Where the Commission has not adopted a decision within a further year from any recommendation adopted pursuant to the second subparagraph, it shall inform the European Parliament and the Council of its reasons for not doing so, and make those reasons public.

Article 39Standardisation

1.The Commission shall draw up and publish in the Official Journal of the European Union a list of non-compulsory standards or specifications to serve as a basis for encouraging the harmonised provision of electronic communications networks, electronic communications services and associated facilities and associated services. Where necessary, the Commission may, following consultation of the Committee established by Directive (EU) 2015/1535, request that standards be drawn up by the European standardisation organisations (European Committee for Standardisation (CEN), European Committee for Electrotechnical Standardisation (Cenelec), and European Telecommunications Standards Institute (ETSI)).

2.Member States shall encourage the use of the standards or specifications referred to in paragraph 1 for the provision of services, technical interfaces or network functions, to the extent strictly necessary to ensure interoperability of services, end-to-end connectivity, facilitation of provider switching and portability of numbers and identifiers, and to improve freedom of choice for users.

In the absence of publication of standards or specifications in accordance with paragraph 1, Member States shall encourage the implementation of standards or specifications adopted by the European standardisation organisations.

In the absence of such standards or specifications, Member States shall encourage the implementation of international standards or recommendations adopted by the International Telecommunication Union (ITU), the European Conference of Postal and Telecommunications Administrations (CEPT), the International Organisation for Standardisation (ISO) and the International Electrotechnical Commission (IEC).

Where international standards exist, Member States shall encourage the European standardisation organisations to use them, or the relevant parts of them, as a basis for the standards they develop, except where such international standards or relevant parts would be ineffective.

Any standards or specifications referred to in paragraph 1 or in this paragraph shall not prevent access as may be required under this Directive, where feasible.

3.If the standards or specifications referred to in paragraph 1 have not been adequately implemented so that interoperability of services in one or more Member States cannot be ensured, the implementation of such standards or specifications may be made compulsory under the procedure laid down in paragraph 4, to the extent strictly necessary to ensure such interoperability and to improve freedom of choice for users.

4.Where the Commission intends to make the implementation of certain standards or specifications compulsory, it shall publish a notice in the Official Journal of the European Union and invite public comment by all parties concerned.
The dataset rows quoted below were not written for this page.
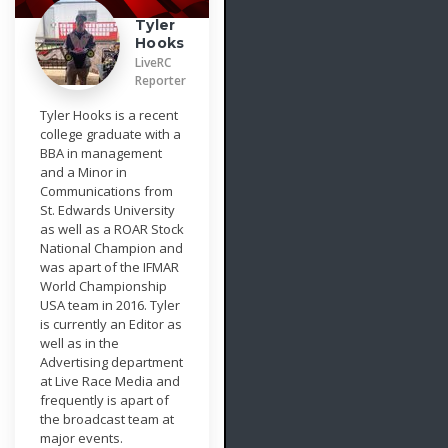
Tyler
Hooks
LiveRC
Reporter
Tyler Hooks is a recent
college graduate with a
BBA in management
and a Minor in
Communications from
St. Edwards University
as well as a ROAR Stock
National Champion and
was apart of the IFMAR
World Championship
USA team in 2016. Tyler
is currently an Editor as
well as in the
Advertising department
at Live Race Media and
frequently is apart of
the broadcast team at
major events.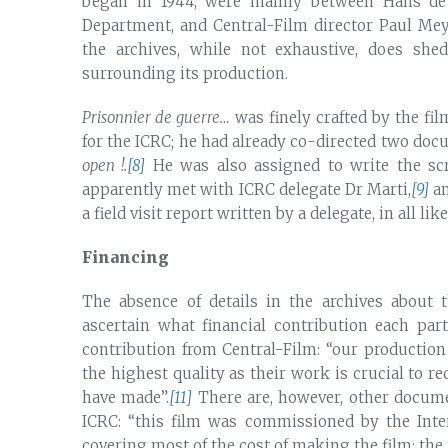
began in 1944, were mainly between Hans de 
Department, and Central-Film director Paul Me
the archives, while not exhaustive, does sh
surrounding its production.
Prisonnier de guerre…
was finely crafted by the fil
for the ICRC; he had already co-directed two do
open !.
[8]
He was also assigned to write the scr
apparently met with ICRC delegate Dr Marti,
[9]
an
a field visit report written by a delegate, in all li
Financing
The absence of details in the archives about 
ascertain what financial contribution each pa
contribution from Central-Film: “our production
the highest quality as their work is crucial to r
have made”.
[11]
There are, however, other docume
ICRC: “this film was commissioned by the Inte
covering most of the cost of making the film; the 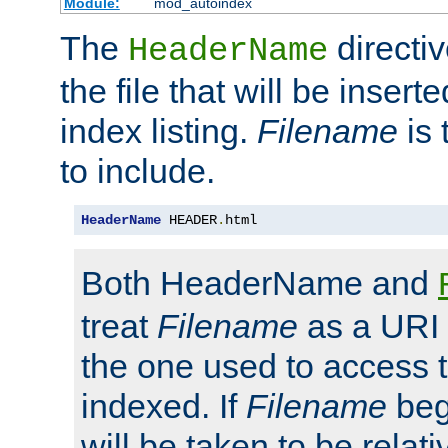
Module:
mod_autoindex
The
directi
HeaderName
the file that will be inserte
index listing.
Filename
is 
to include.
HeaderName
 HEADER
.
html
Both HeaderName and
treat
Filename
as a URI p
the one used to access t
indexed. If
Filename
begi
will be taken to be relati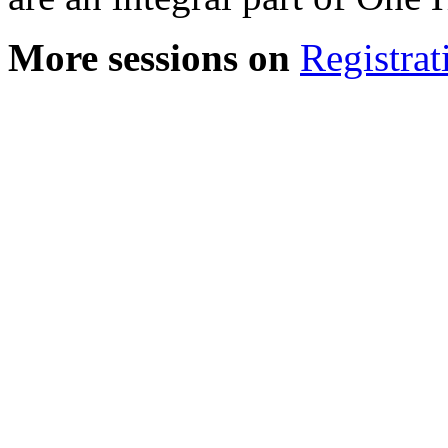
More sessions on
Registrat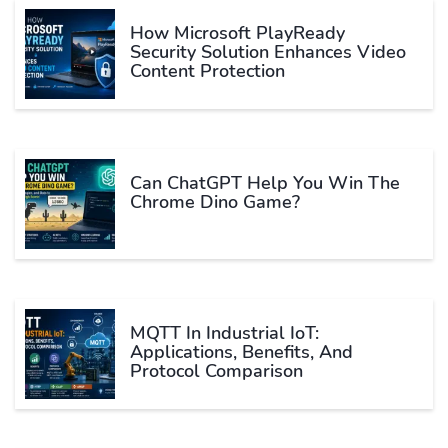
How Microsoft PlayReady
Security Solution Enhances Video
Content Protection
Can ChatGPT Help You Win The
Chrome Dino Game?
MQTT In Industrial IoT:
Applications, Benefits, And
Protocol Comparison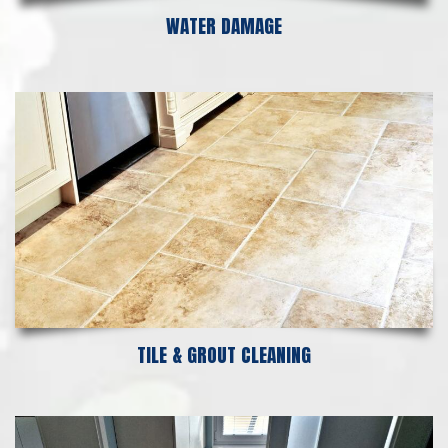
WATER DAMAGE
TILE & GROUT CLEANING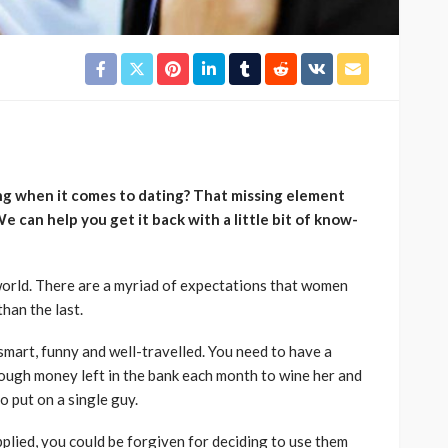
ing when it comes to dating? That missing element
e can help you get it back with a little bit of know-
 world. There are a myriad of expectations that women
than the last.
mart, funny and well-travelled. You need to have a
ough money left in the bank each month to wine her and
to put on a single guy.
pplied, you could be forgiven for deciding to use them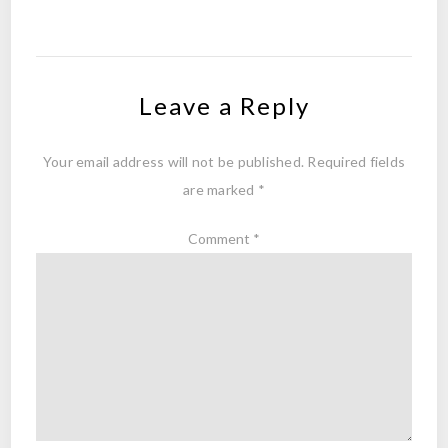
Leave a Reply
Your email address will not be published.
Required fields
are marked
*
Comment
*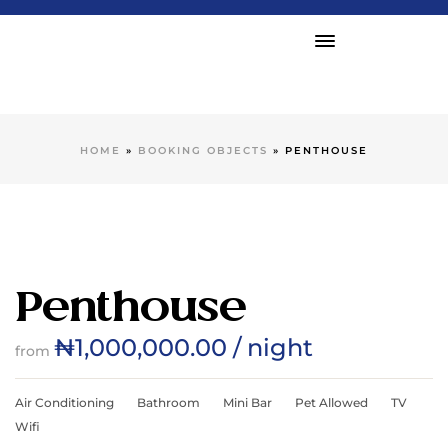
HOME
»
BOOKING OBJECTS
»
PENTHOUSE
Penthouse
₦
1,000,000.00
/ night
from
Air Conditioning
Bathroom
Mini Bar
Pet Allowed
TV
Wifi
The Commission shall, by means of implementing acts, make implementation of the relevant standards compulsory by making reference to them as compulsory standards in the list of standards or specifications published in the Official Journal of the European Union.

5.Where the Commission considers that the standards or specifications referred to in paragraph 1 no longer contribute to the provision of harmonised electronic communications services, no longer meet consumers’ needs or hamper technological development, it shall remove them from the list of standards or specifications referred to in paragraph 1.

6.Where the Commission considers that the standards or specifications referred to in paragraph 4 no longer contribute to the provision of harmonised electronic communications services, no longer meet consumers’ needs, or hamper technological development, it shall, by means of implementing acts, remove those standards or specifications from the list of standards or specifications referred to in paragraph 1.

7.The implementing acts referred to in paragraphs 4 and 6 of this Article shall be adopted in accordance with the examination procedure referred to in Article 118(4).

8.This Article does not apply in respect of any of the essential requirements, interface specifications or harmonised standards to which Directive 2014/53/EU applies.